A: Communication. It doesn’t matter what the service level is or what products are used, but there needs to be a strong communication channel between partners. Even if something has gone wrong, communication is key. Customers shouldn’t be left in the dark about what’s happening in their IT environment. If the customer understands what’s going on and what’s being done to resolve it, it will help deepen the level of trust in the partnership. Customers expect proactive advice from their MSPs, and for them to both follow-up on outstanding tasks or issues and follow-through to maximize their IT systems and keep their employees productive. If an MSP does those things, organizations can fully leverage IT to transform their business.
Q: How do MSPs help organizations address the shortage of IT talent?
A: More companies are turning to MSPs because of the access to deep and broad technical resources. For small and midsize businesses, retaining IT talent is tough. When they have an IT person leave, that knowledge and expertise goes with them. There are also new technologies constantly emerging, like internet of things (IoT) and bring your own devices (BYOD), that create greater IT complexity for those organizations. The need to have a team of dedicated, high-caliber IT experts has grown exponentially, so more and more companies are turning to MSPs. With the increase in MSPs, companies can find that ally that helps achieve their business objectives through information technology.
Q: How do you think IT support will change over the next 10 years?
A: In the next 10 years, I think the need for IT as a service will grow for organizations. Years ago, large manufacturing plants relied on their own local electric substations. They would hire an entire group to maintain that substation. Eventually, electricity became a service, so they were able to outsource many of those responsibilities to another company. I see IT going in that same direction, which will make MSPs more relevant on a daily basis. Even for those organizations that currently have an internal IT team, IT complexity is increasing at such a rapid rate that they’ll look to an MSP to augment their existing teams. MSPs can support your internal team for large projects like cloud migrations, risk assessments, and technology refreshes, or by offloading recurring operational IT tasks so internal teams can focus on business objectives.
Q: What is the biggest challenge in your role?
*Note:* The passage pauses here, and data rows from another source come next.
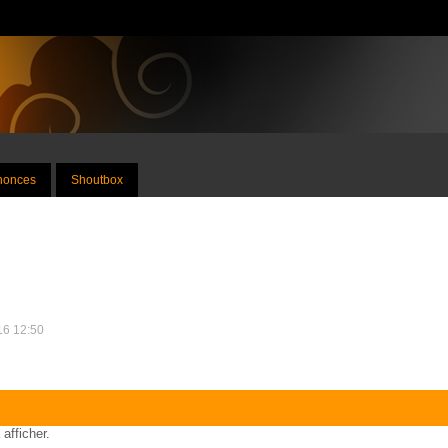
nnonces
Shoutbox
016 12:50
 afficher.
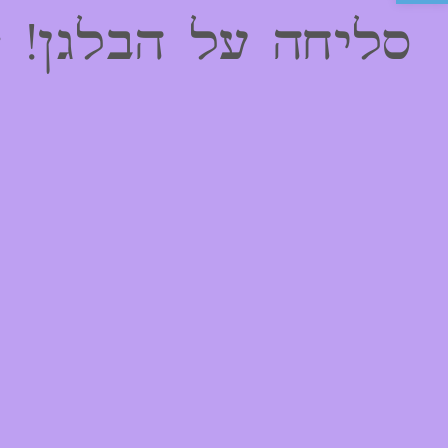
סליחה על הבלגן! 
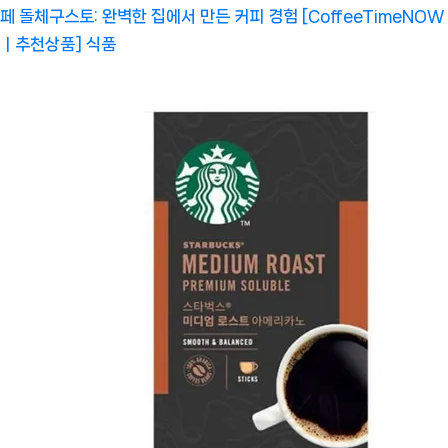
페 돌체구스토: 완벽한 집에서 만든 커피 경험 [CoffeeTimeNOW
ㅣ추천상품]
식품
A: Staying current. There’s so much that goes on under the hood to maintain an IT environment, and each element is constantly being updated and modified. I’m always reading up on advancements and updates to technology for each of the industries we serve with different blogs, certifications, and publications. I also try to be as involved as I can with the external IT community, by collaborating with peers at conferences, seminars, and networking events. Not only do I focus on my personal development, but it’s also my responsibility to make sure we maintain or achieve company-level certifications with our vendors so we can show our value and industry excellence to customers. Because I’m on mailing lists for Dell, SolarWinds, Fortinet, HPE and Microsoft, I’m always in the loop about monthly product updates and big announcements that can expand our service offerings.